*Collection entries*
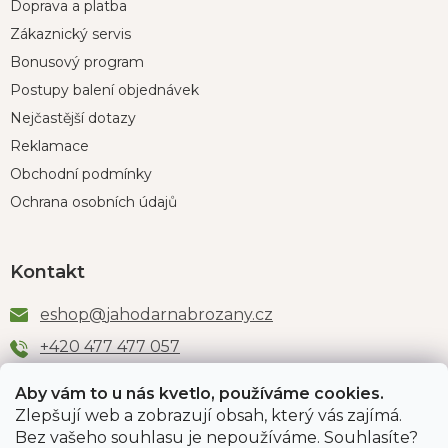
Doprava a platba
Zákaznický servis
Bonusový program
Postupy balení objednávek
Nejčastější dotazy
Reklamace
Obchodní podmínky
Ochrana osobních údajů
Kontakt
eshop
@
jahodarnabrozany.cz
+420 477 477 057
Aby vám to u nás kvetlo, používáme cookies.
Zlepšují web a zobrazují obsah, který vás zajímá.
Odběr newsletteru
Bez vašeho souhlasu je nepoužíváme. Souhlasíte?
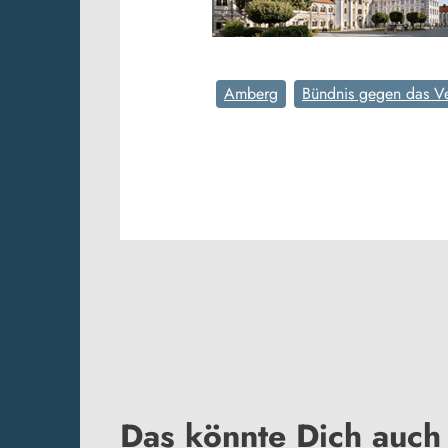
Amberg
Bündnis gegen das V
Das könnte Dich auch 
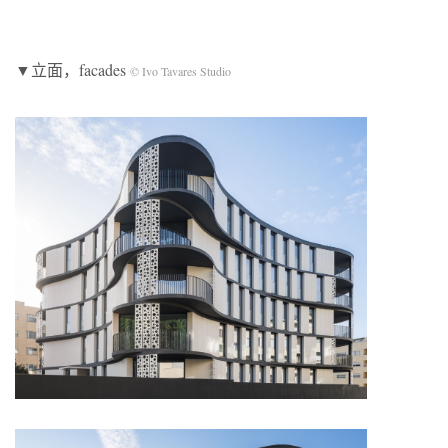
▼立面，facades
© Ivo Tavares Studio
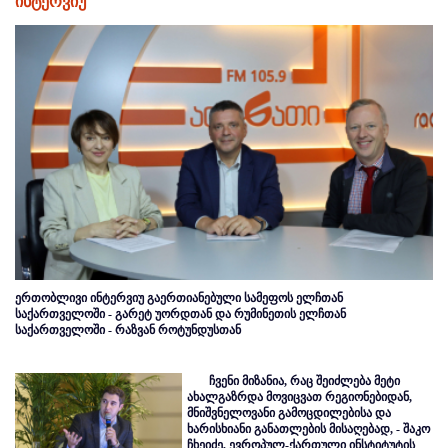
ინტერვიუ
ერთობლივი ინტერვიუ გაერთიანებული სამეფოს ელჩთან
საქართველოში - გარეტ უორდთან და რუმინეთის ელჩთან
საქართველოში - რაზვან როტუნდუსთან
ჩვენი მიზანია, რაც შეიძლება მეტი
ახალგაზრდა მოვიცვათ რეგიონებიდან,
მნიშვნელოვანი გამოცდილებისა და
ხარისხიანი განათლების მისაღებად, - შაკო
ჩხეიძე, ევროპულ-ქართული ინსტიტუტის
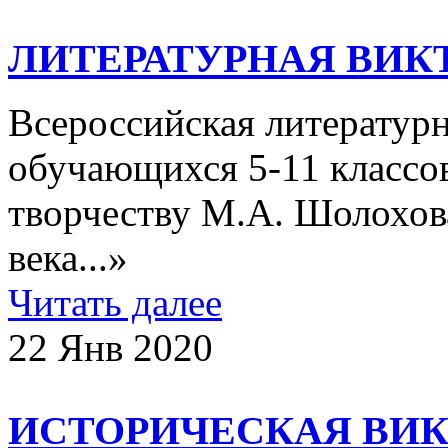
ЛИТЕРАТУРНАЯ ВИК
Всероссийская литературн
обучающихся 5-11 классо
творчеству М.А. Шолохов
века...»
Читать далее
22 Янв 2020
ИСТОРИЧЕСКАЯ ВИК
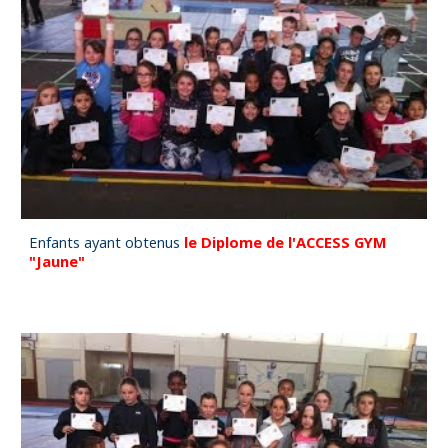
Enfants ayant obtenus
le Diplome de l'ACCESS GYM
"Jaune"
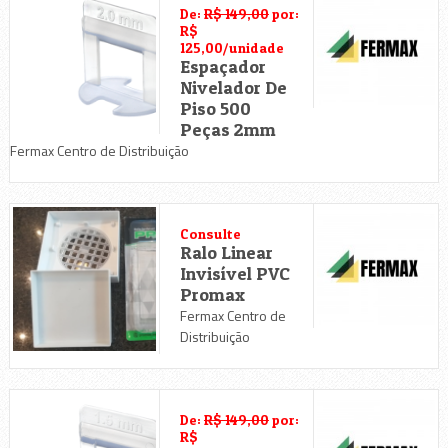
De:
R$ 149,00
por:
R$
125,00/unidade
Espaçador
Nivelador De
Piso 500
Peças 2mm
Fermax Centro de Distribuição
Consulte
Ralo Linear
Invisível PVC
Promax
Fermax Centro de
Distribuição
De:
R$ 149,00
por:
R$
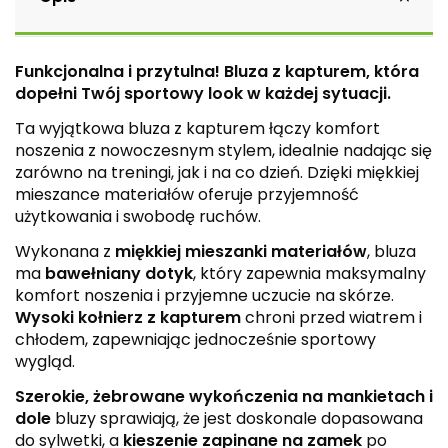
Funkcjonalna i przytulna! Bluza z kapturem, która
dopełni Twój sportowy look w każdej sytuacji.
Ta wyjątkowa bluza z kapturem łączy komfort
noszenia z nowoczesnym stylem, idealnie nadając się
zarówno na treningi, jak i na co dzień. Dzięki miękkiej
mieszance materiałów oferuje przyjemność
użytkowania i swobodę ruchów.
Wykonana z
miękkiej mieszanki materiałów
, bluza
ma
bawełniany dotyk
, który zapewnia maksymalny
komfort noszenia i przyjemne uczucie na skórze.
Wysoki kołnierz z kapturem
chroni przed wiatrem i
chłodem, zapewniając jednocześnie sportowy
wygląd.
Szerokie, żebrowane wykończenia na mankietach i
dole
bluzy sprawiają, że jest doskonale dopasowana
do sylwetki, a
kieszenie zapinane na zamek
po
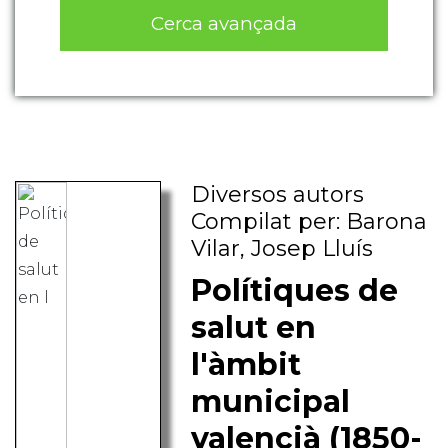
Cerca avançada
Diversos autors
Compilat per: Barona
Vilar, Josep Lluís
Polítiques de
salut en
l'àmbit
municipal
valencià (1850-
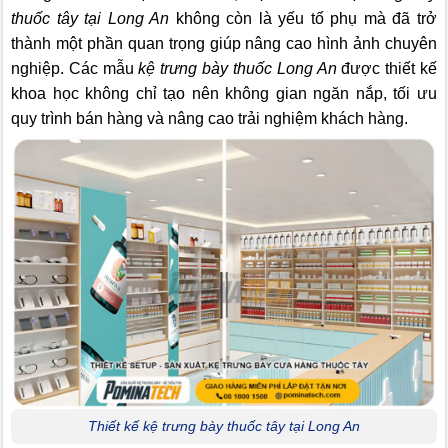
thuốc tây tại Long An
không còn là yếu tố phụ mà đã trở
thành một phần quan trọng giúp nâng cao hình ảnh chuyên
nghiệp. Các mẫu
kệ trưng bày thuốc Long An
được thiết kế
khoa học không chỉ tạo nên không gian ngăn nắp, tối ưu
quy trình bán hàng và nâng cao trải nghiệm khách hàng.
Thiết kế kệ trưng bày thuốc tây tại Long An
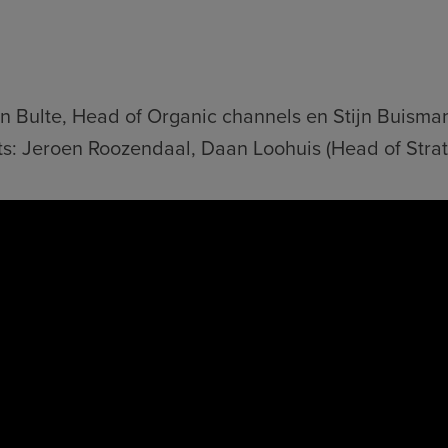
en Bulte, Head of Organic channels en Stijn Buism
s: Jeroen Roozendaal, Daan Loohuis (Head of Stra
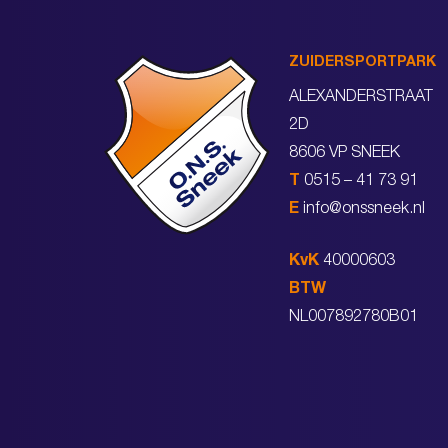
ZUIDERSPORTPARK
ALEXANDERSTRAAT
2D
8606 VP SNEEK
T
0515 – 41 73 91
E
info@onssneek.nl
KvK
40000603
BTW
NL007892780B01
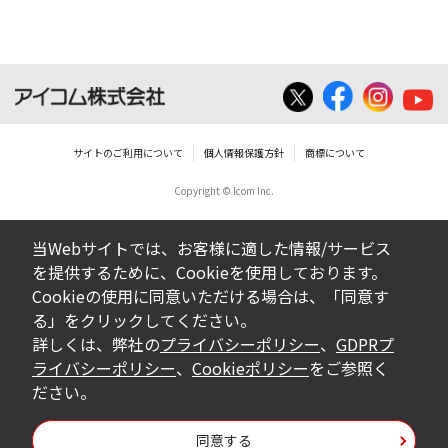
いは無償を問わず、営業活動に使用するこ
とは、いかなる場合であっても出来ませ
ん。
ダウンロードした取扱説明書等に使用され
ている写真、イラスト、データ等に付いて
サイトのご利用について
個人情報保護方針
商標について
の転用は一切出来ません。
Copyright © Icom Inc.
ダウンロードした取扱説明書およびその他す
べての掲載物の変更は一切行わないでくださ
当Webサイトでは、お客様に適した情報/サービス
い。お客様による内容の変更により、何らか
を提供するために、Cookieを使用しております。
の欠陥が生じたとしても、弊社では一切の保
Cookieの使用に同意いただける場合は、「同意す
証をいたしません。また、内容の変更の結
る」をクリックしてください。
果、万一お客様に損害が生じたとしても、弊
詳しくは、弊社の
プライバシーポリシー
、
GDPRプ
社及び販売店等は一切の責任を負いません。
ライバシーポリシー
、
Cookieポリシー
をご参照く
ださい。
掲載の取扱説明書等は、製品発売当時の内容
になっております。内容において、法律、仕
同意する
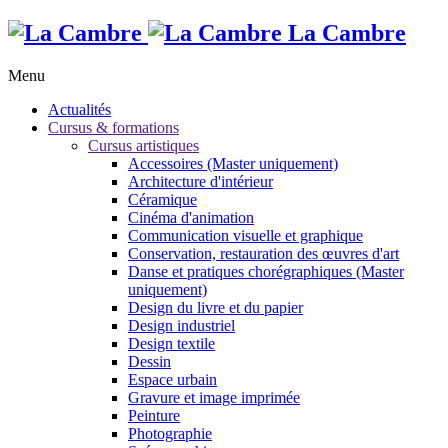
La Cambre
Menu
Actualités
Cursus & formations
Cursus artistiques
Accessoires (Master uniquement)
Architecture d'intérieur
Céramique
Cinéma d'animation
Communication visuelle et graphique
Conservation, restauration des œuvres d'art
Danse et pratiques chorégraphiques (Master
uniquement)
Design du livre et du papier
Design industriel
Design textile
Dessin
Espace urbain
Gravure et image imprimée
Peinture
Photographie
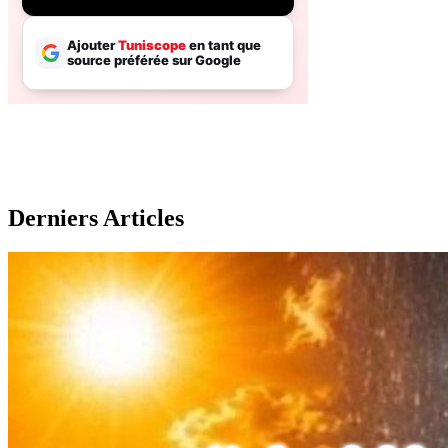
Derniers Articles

*How to complete this task*
Answer with one number, namely the count of lines in the entries that include the word "komfort".

*Expected answer*
2